It is good to find a group of students to study with, but be wary that some students will "explain" things they know nothing about. So be sure to be discussing specific theorems and lemmas with a textbook handy. Be sure not to be over eager to explain things yourself. It is also important to familiarize yourself with the faculty in the department. We have quite a few older students and visitors around. It is best to seek out a faculty member when you are really stuck on a question. It is alright to ask someone if you can have their name and write it down so you can look them up later.
As you discover an interest in some fields more than others it is important to speak to a faculty member in the area for advise. Our faculty are listed by research area here. You can email to ask advise about which written qualifying exams to take and what books to master for those exams. It doesn't hurt to get advise from a few faculty members and if you find one particularly accessible they may be someone you'd like to check in with more often.
Remember the focus of your attention in the first year of graduate school is preparation for the first exams and faculty can be consulted with help in this direction. Do not start reading articles and doing research until you have proven your background is thoroughly understood with three passed exams.

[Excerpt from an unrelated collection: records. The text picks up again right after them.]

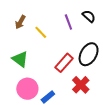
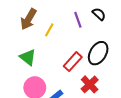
brown arrow: (20, 22) -> (28, 19), size x1.5
yellow line: (41, 32) -> (49, 30), turned 72

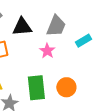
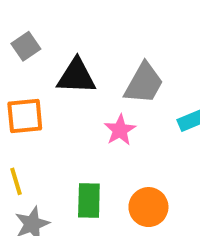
green rectangle: (36, 88) -> (89, 200), size x0.7

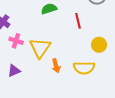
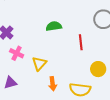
yellow triangle: (40, 48) -> (39, 64), size x0.7

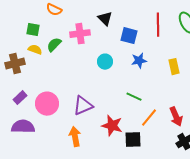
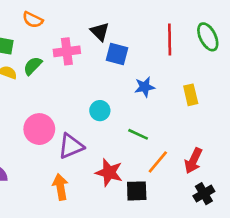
blue square: (129, 36) -> (117, 54), moved
cyan circle: (105, 62) -> (100, 111), moved
pink circle: (47, 104) -> (39, 129), moved
red arrow: (176, 117) -> (193, 161), turned 48

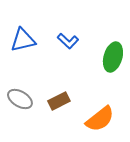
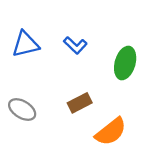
brown rectangle: (59, 101) -> (80, 103), moved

Save the sample exams to do in an exam setting! When you think you are prepared for the exam, take a sample exam in a timed situation. Then study up what you've missed and repeat. You should not be learning the material by doing the practice exams. Textbooks are organized and their problems are just as hard but in a setting where you can learn from them. Just imagine the calculus student that tries to study for the calc final by taking practice calc finals instead of doing a few homework problems from each section. Remember: if you just took the course and weren't mastering a text at the same time, you probably don't know the material.
At many universities, students must pass their first exams within one year, with September as an opportunity for a retake. These are universities where students finish in five years. Depending on your background, you may need to take more than a year to finish all three exams but keep in mind that these are the first exams and there is a lot more work to be done after they are completed. Students planning to switch into finance should take real analysis.

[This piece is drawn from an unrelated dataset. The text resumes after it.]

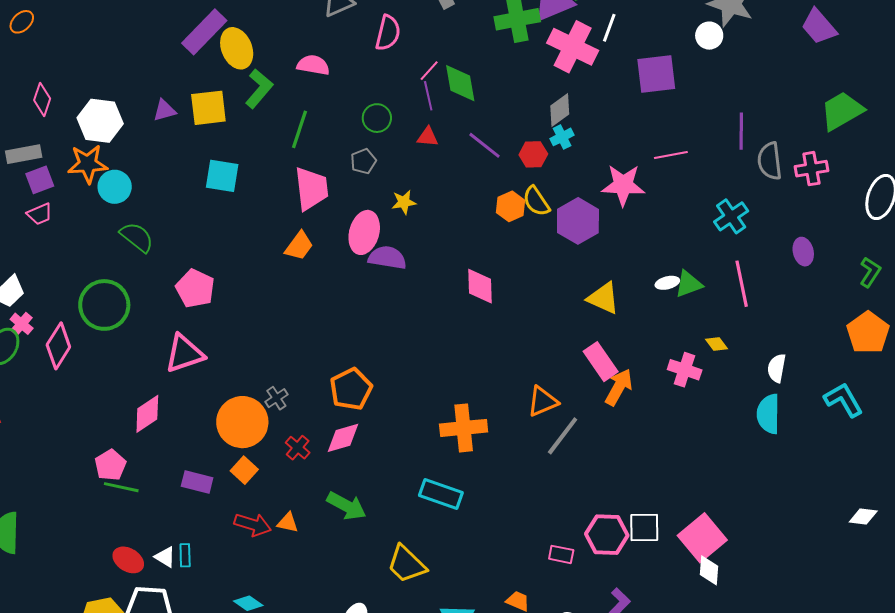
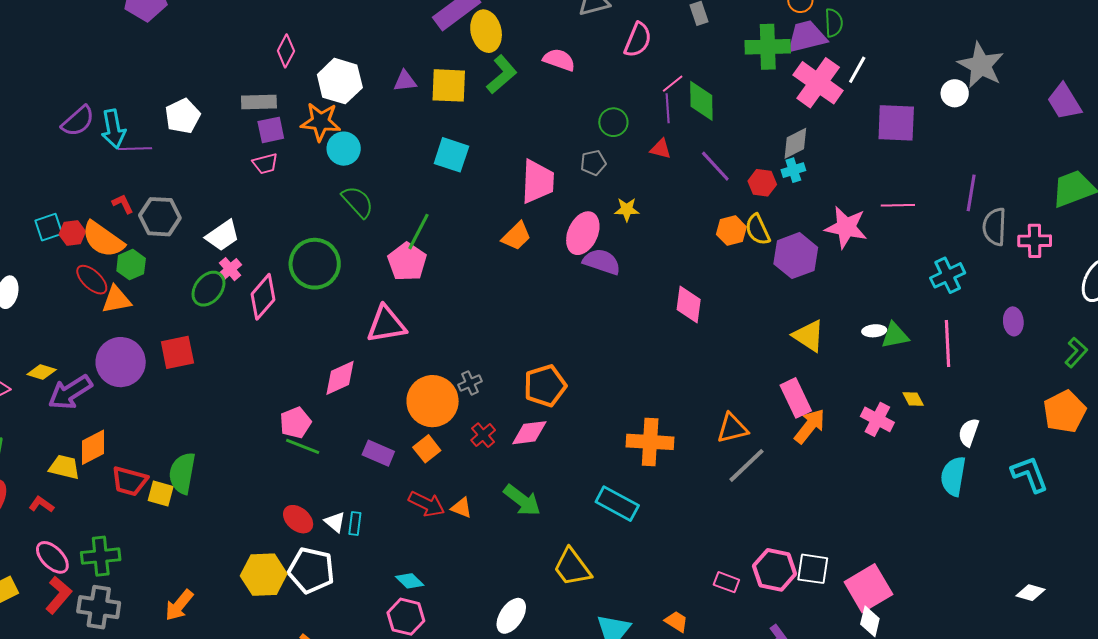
green line: (300, 129) -> (418, 232), moved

The focus of all your attention before passing the first exams should be the first exams, not seminars, not reading articles, not special topics courses, not language courses.
Arrange your schedule so that you are at the GC on the same day as your field of interest's seminar. This way the faculty and students you are more likely to work with will be around.

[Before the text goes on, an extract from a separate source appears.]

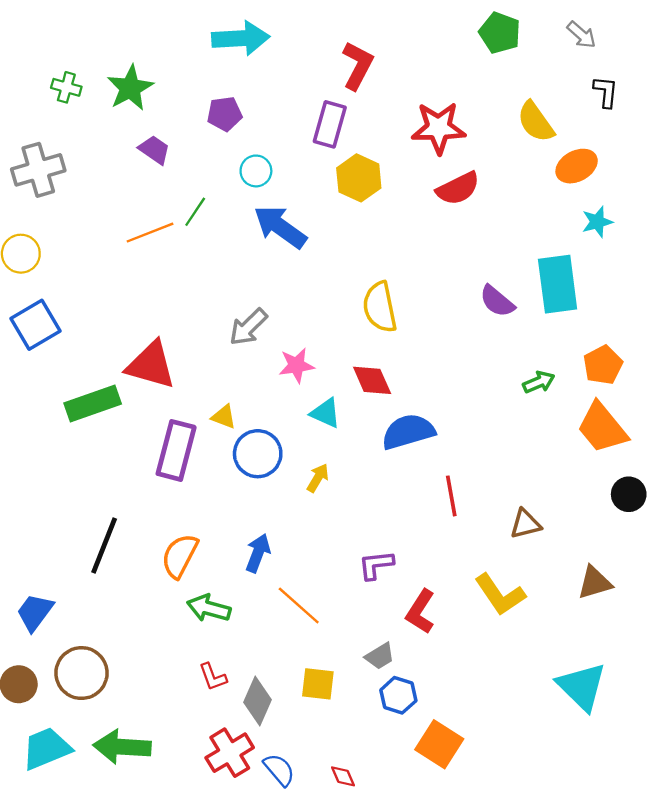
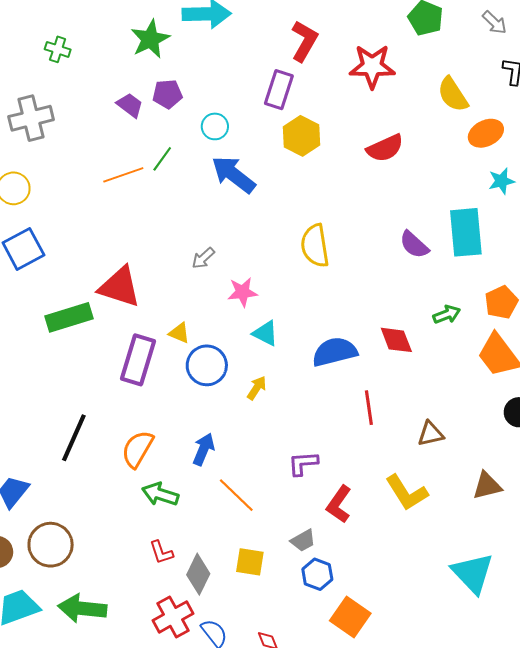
green star: (130, 88) -> (150, 39), moved
purple pentagon: (225, 114) -> (167, 94), moved
red star: (439, 128) -> (372, 66), moved
gray arrow: (248, 327) -> (203, 258), size x0.7
red diamond: (372, 380) -> (396, 340), moved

All graduate students who have completed the written qualifiers should be attending one seminar or more a week. Look up keywords in the abstracts before attending. Try to follow for the first 15 minutes or more and then feel free to discretely do homework.
There is more info about choosing advisors at YMN as well as below. Do not delay. It is better to choose too soon and switch advisors than to linger without one for too long. You can also mention to a faculty member that you are looking for an advisor and that you'd like some advise about the field and who to work with. You can visit with this advisor fairly often before making the advisorship official.
If a faculty member seems relucatant to take you as a student, ask if there is some way you could impress them by reading a specific book and demonstrating the knowledge. Some advisors are willing to train students in their subfield with a few independant study courses while others prefer students who have already mastered the basic texts. Some of our faculty with projects ready have posted advertisements for doctoral students at our faculty ads webpage.
Be honest with your advisor. Ask him or her what textbooks you are expected to know and then admit if you have not studied the book thoroughly yet. It is not productive to let your advisor give you articles to read that you have no hope of reading. Meanwhile, an advisor can be helpful when you are still studying texts and you can ask them questions about the problems you are trying and show him or her the problems you think are correct as well.
Ask your advisor worthwhile questions that exhibit independance. Do not go to your advisor or another faculty member to ask for the definition of some term. This should be looked up yourself in a math dictionary or even on wikipedia. You can go and ask about the intuition behind some definition after demonstrating that you know what you are talking about by writing the definition on the board.
Follow your advisor's advise and don't start your own side projects like reading an article that interests you without checking with the advisor first. Finishing a doctorate is a fulltime job that takes years, side projects that are unrelated to your research or future jobs will only delay things.
Make regular appointments to see your advisor and have clear goals as to what must be accomplished between meetings. Do not avoid your advisor because you aren't keeping up with the work. Keep seeing him or her regularly perhaps with smaller monthly goals. The doctorate is your degree and the goals and meetings are for you to pursue.
The Mathematics ArXiV has eprints of research articles which usually appear a year or two before publication. This is an easy free resource to use from home with an excellent search engine. Beware the authors are not seperated out carefully as they are on mathscinet.
For published articles, check the author's webpage or just google the title, before bothering to go to the library. In addition to the CUNY library, there is the New York Public Library on 34th and Madison which has extensive on reserve holdings. Courant and Columbia have their own math libraries.